Le groupe qui se gavait de nourriture humaine est rapidement devenu obèse. Et ils présentaient également des changements cérébraux. Des électrodes implantées dans le cerveau indiquaient que ce groupe avait développé une tolérance au plaisir procuré par la nourriture et devait manger plus pour obtenir un "high". Ces rats se sont mis à manger compulsivement au point où des chocs électriques ne les empêchaient pas d'accéder à la nourriture contrairement aux deux autres groupes.
Des études précédentes avaient montré les mêmes changements cérébraux chez des rats ayant un accès illimité à la cocaïne et l'héroïne. Et ils ignoraient de la même façon les chocs électriques pour continuer à consommer, indiquent les chercheurs.
Le fait que le junk food puisse provoquer cette réponse n'est pas surprenant, commente Gene-Jack Wang du U.S. Department of Energy's Brookhaven National Laboratory, dont les propos ont été recueillis par CNN.

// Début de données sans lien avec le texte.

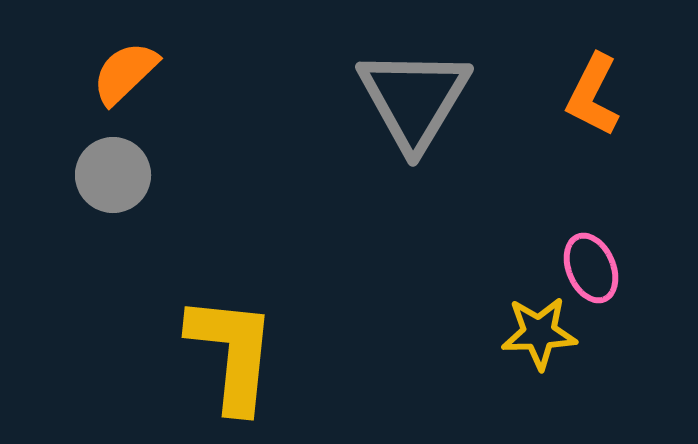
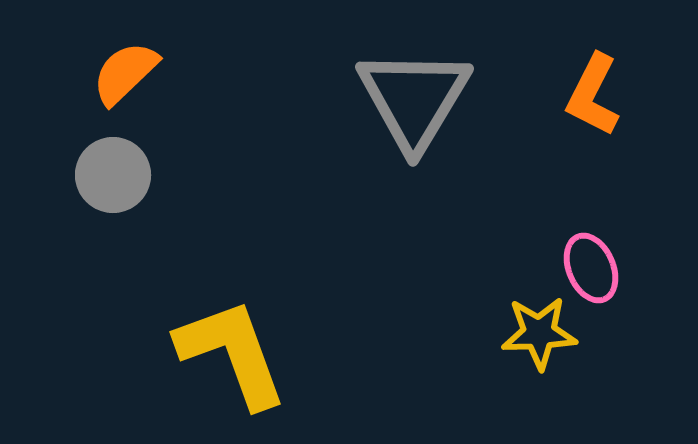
yellow L-shape: rotated 26 degrees counterclockwise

La nourriture actuelle est sujette à être addictive: "Nos ancêtres mangeaient des grains entiers, mais nous mangeons du pain blanc. Les Indiens américains mangeaient du maïs, nous mangeons du sirop de maïs. Les ingrédients de la nourriture moderne amènent les gens à manger inconsciemment et de façon superflue et sont susceptibles d'amener un animal "à manger comme un toxicomane".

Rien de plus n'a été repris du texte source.